Taxa de fluxo e fator de porosidade de Ollas
A porosidade da olla dependerá da sua taxa de fluxo.
É preciso ter cuidado ao selecionar uma panela de barro com vazão suficiente para atender às necessidades da planta nas condições climáticas dadas.
No entanto, essa taxa não é um valor fixo, como ocorre em outros sistemas de irrigação. É difícil prevê-la e dependerá, entre outros fatores, da taxa de evapotranspiração da área a ser irrigada (ver seção acima) e dos seguintes fatores:
- Autorregulação do recipiente com base na dupla pressão da condutividade hidráulica, interna e externa ao recipiente.
- Condutividade hidráulica do frasco.
- Consequências da escolha dos materiais e dos métodos de fabricação.
Autorregulação de ollas
A condutividade hidráulica atua segundo uma pressão dupla:
- Pressão da água dentro do recipiente, exercida pela altura da água e pelo volume do recipiente.

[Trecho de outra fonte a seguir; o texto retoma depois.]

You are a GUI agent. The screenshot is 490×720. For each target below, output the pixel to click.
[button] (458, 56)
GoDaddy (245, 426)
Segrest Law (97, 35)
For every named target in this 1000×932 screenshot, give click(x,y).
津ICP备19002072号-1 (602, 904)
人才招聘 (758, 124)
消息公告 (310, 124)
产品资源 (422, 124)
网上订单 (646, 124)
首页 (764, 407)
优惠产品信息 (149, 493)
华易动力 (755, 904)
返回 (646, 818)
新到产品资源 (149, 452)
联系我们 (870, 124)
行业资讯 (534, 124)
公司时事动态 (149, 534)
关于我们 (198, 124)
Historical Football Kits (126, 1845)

- A pressão ambiental externa ao recipiente, exercida de acordo com a umidade e as taxas de evapotranspiração do solo, combinada com as necessidades das plantas, segundo sua natureza e o clima.

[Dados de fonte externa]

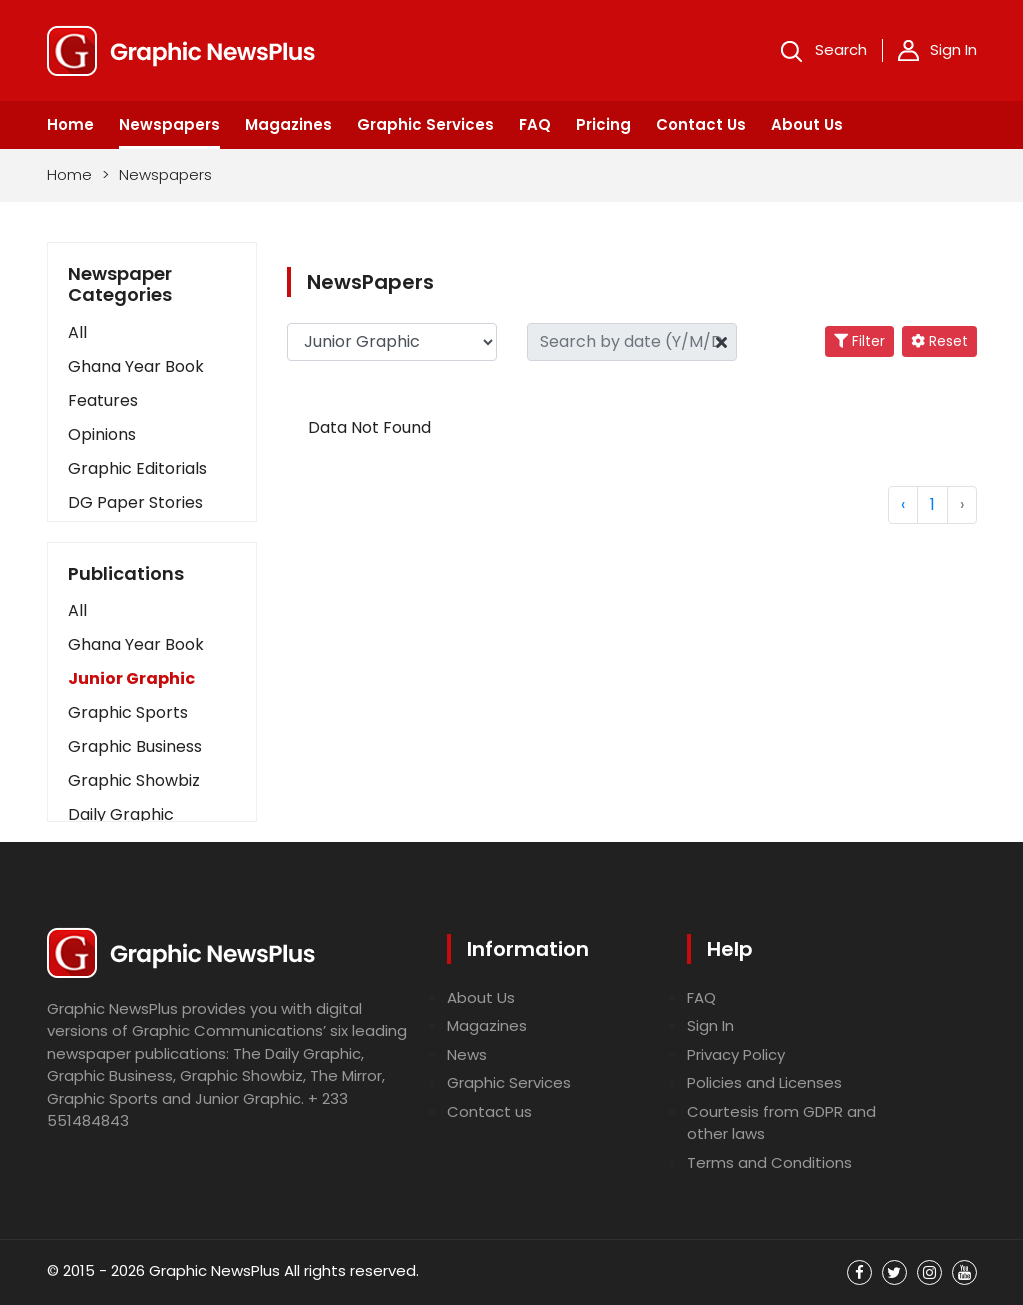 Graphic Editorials (137, 468)
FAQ (535, 124)
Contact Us (701, 124)
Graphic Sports (128, 712)
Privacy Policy (736, 1054)
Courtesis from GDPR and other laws (781, 1123)
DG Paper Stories (135, 502)
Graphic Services (425, 124)
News (467, 1054)
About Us (807, 124)
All (77, 332)
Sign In (937, 50)
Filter (859, 341)
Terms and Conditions (769, 1162)
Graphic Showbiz (134, 780)
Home (70, 124)
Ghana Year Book (136, 366)
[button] (152, 611)
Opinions (102, 434)
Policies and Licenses (764, 1082)
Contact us (489, 1111)
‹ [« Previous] (903, 504)
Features (103, 400)
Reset (939, 341)
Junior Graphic (131, 678)
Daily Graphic (121, 814)
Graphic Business (135, 746)
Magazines (288, 124)
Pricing (603, 124)
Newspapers (169, 124) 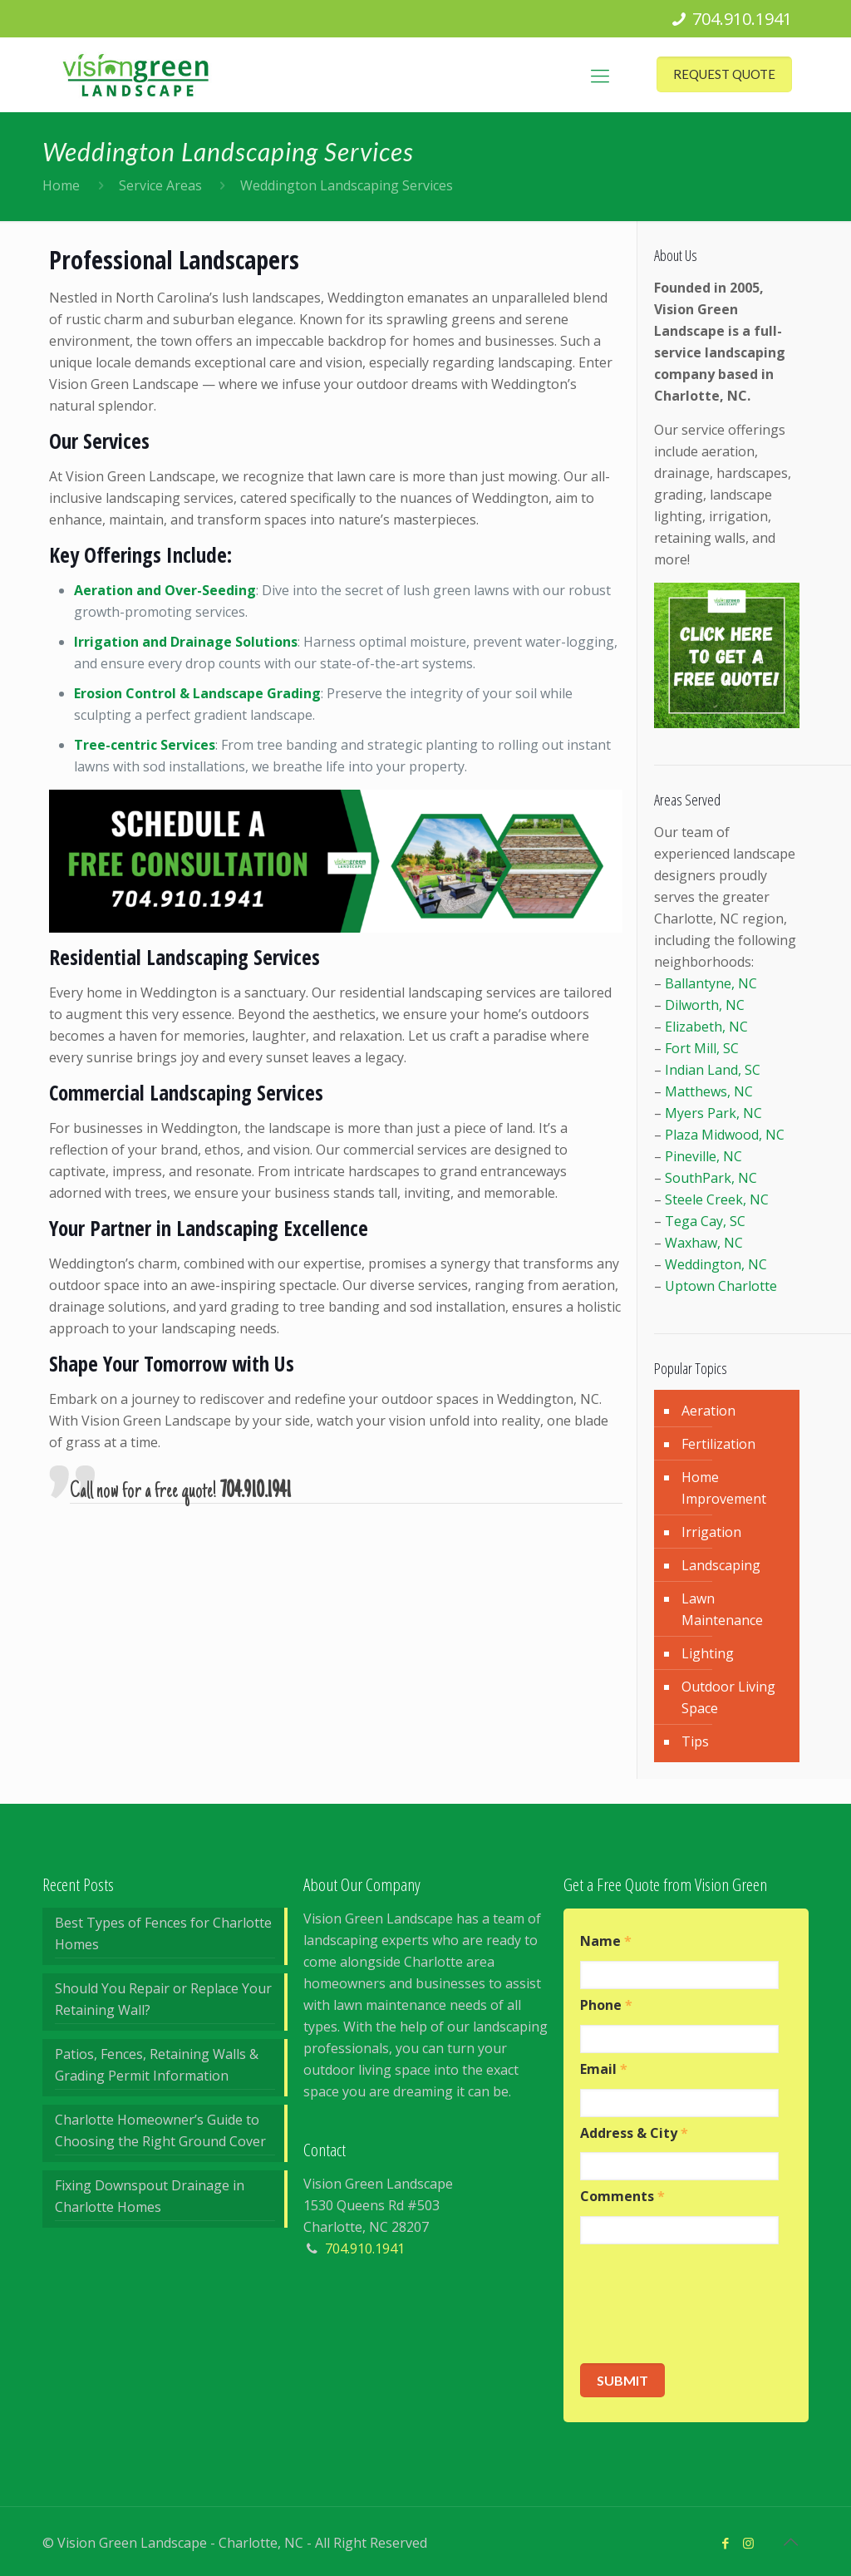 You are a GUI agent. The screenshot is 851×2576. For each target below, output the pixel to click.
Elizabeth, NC (706, 1026)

Recomendamos um volume superior a:
- > 5 litros para canteiros de hortaliças e arbustos.
- > 10 litros para culturas arbóreas.
- > 20 litros ou mais para árvores e arbustos específicos, dependendo de restrições técnicas (clima, solo, espécie, acesso, autonomia desejada...).
No caso de um vaso enterrado, a pressão externa será a sucção exercida pelo solo. (*)

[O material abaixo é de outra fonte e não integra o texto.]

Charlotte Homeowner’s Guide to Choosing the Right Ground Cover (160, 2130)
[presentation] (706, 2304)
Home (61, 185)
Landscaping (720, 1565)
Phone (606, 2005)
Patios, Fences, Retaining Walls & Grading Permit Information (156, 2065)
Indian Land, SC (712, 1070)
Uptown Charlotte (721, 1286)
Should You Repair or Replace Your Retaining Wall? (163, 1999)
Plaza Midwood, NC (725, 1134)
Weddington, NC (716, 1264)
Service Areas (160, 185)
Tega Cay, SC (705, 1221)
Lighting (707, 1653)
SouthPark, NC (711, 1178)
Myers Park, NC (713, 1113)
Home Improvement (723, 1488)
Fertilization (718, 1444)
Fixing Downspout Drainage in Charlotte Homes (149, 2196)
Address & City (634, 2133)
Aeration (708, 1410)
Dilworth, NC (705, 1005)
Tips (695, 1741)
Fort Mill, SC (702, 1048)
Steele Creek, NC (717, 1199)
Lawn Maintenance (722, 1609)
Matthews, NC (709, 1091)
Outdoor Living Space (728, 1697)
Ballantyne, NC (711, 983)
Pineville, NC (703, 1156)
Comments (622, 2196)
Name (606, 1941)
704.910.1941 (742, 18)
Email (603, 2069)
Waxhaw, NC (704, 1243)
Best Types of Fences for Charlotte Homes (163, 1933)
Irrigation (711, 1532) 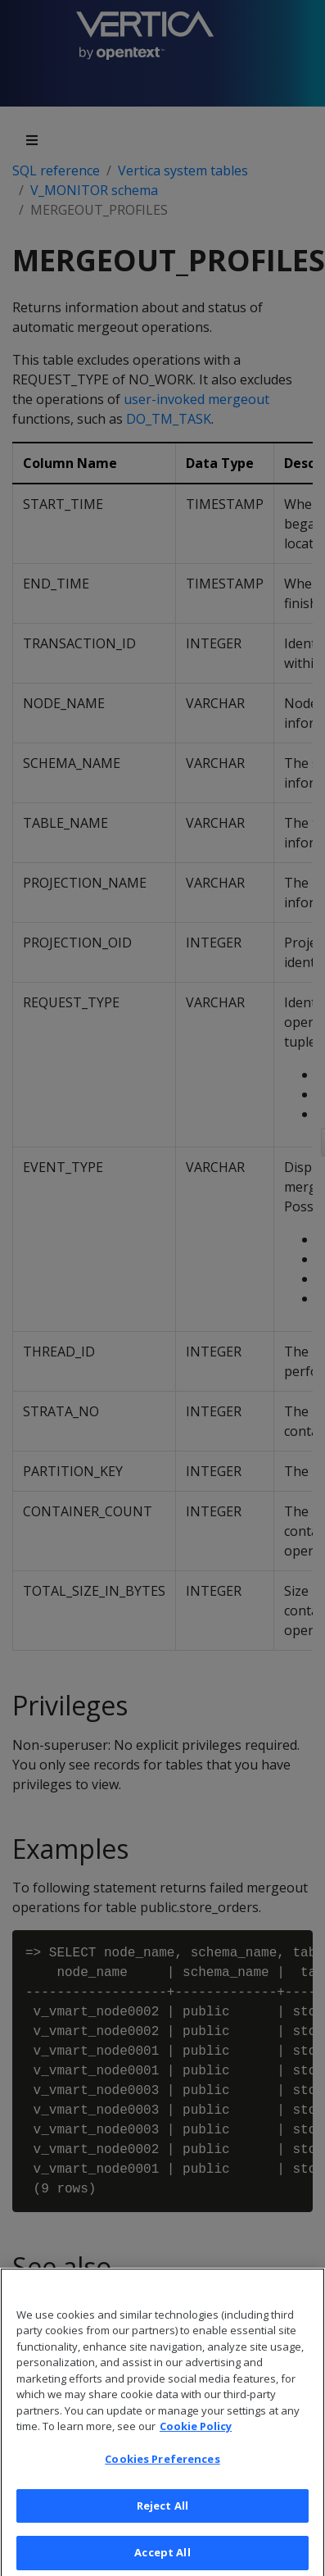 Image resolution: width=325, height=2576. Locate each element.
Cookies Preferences (162, 2472)
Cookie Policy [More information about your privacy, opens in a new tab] (196, 2440)
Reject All (162, 2519) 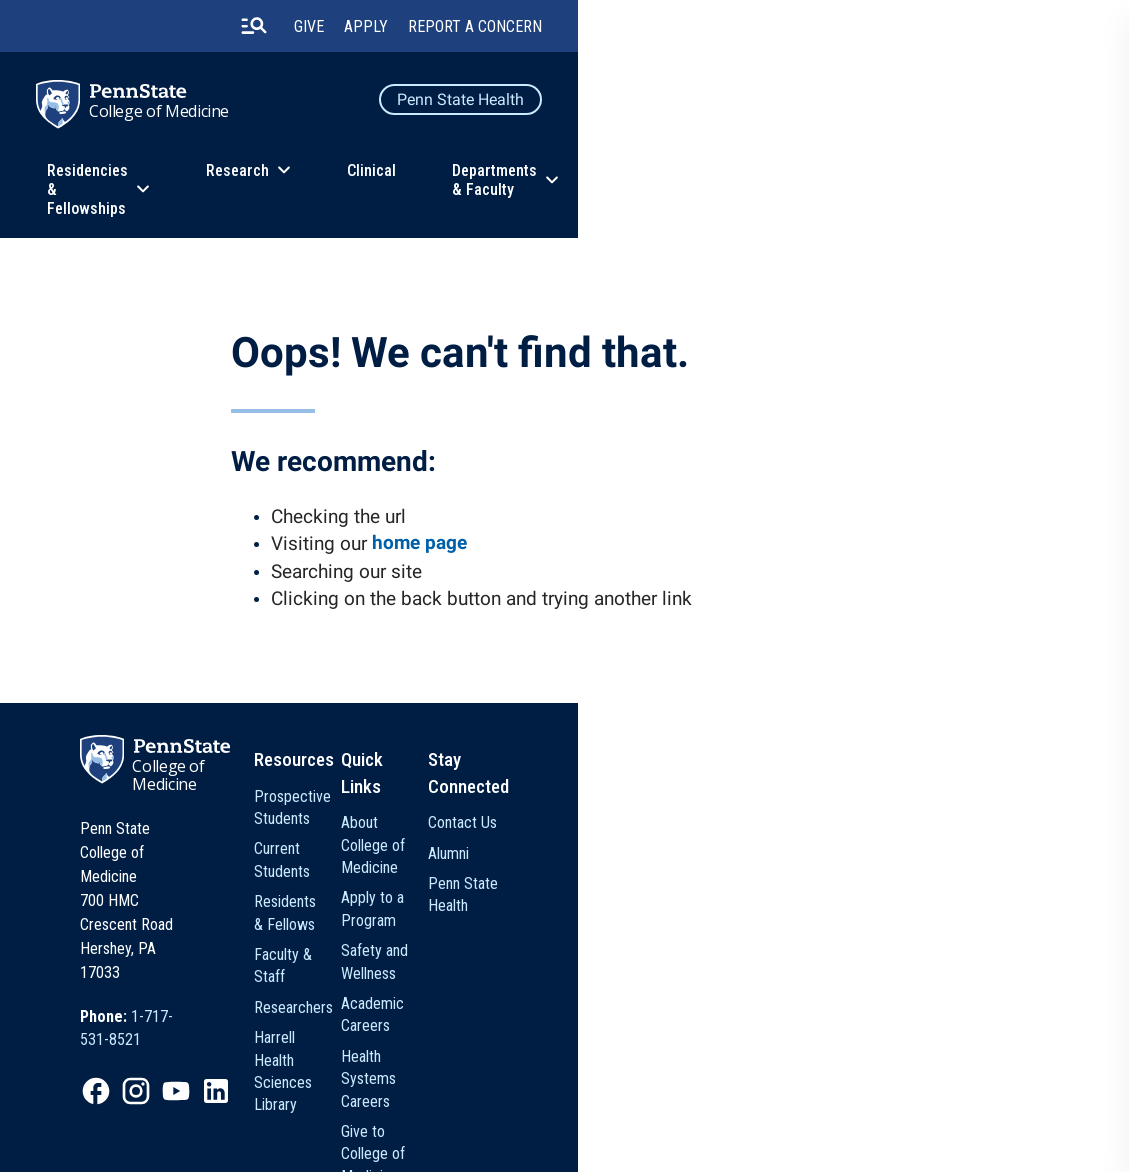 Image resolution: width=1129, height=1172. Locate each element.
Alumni (847, 841)
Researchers (530, 932)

(*) “Sucção, fisiologia vegetal” [arquivo], em www.universalis.fr
O solo ou o ar muito secos fora do frasco exercerão pressão de sucção, fazendo com que a água flua para fora do frasco através das paredes, permitindo que ele se adapte às condições externas.
Quanto menor o nível de umidade do solo, maior a tensão de sucção do solo. A umidade do solo diminui devido à evapotranspiração e à absorção de água pelas raízes.
Quando o solo está muito seco, a tensão de sucção é forte e aumenta a vazão do frasco.
Por outro lado, em solo saturado, a pressão de sucção é zero e o fluxo cessa.
Se o recipiente estiver vazio, o equilíbrio entre as diferentes pressões se inverte e o recipiente se enche (fluxo de fora para dentro).
Independentemente da pressão interna e externa, o recipiente ajusta a vazão de água de acordo com as necessidades da planta.
A planta absorve água do solo pelas raízes para suprir suas necessidades, por meio da evapotranspiração.
Portanto, o recipiente altera o nível de umidade do solo e, consequentemente, afeta a vazão de água.
O próprio processo de sucção cria pressão, que é maior quanto mais próximas as raízes estiverem das paredes do recipiente.
Como as raízes conseguem detectar a umidade, elas crescem em direção a ela e, depois de um tempo, as paredes do recipiente ficam cobertas de raízes que absorvem água diretamente da fonte (especialmente em plantas com sistemas radiculares extensos, como o tomate). (*)
(*) AE Daka, Capítulo 7 Irrigação subterrânea com vasos de barro como tecnologia de economia de água para irrigação de pequenos agricultores em Desenvolvimento de um pacote tecnológico para o uso sustentável de Dambos por pequenos agricultores, Tese de Doutorado, Pretória, África do Sul, Universidade de Pretória, 2001
Assim, um vaso não se comporta da mesma maneira na atmosfera e, uma vez enterrado, adapta-se às condições do seu ambiente e às necessidades das plantas
Condutividade hidráulica de ollas
A condutividade hidráulica é a capacidade de um meio poroso permitir a passagem de um fluido através dele sob o efeito de uma variação na taxa de pressão. Geralmente é expressa em metros por segundo (m/s).
Essa grandeza depende das propriedades do meio poroso em que o fluxo ocorre, das propriedades do fluido que flui (neste caso, água) e do grau de saturação do meio poroso. Para simplificar as medições, geralmente opta-se por medir a condutividade hidráulica saturada.
Aqui, estamos interessados nas propriedades do meio poroso, ou seja, nas paredes do vaso.
A escolha dos materiais, a preparação da argila a ser moldada, a secagem e a queima influenciarão a condutividade hidráulica.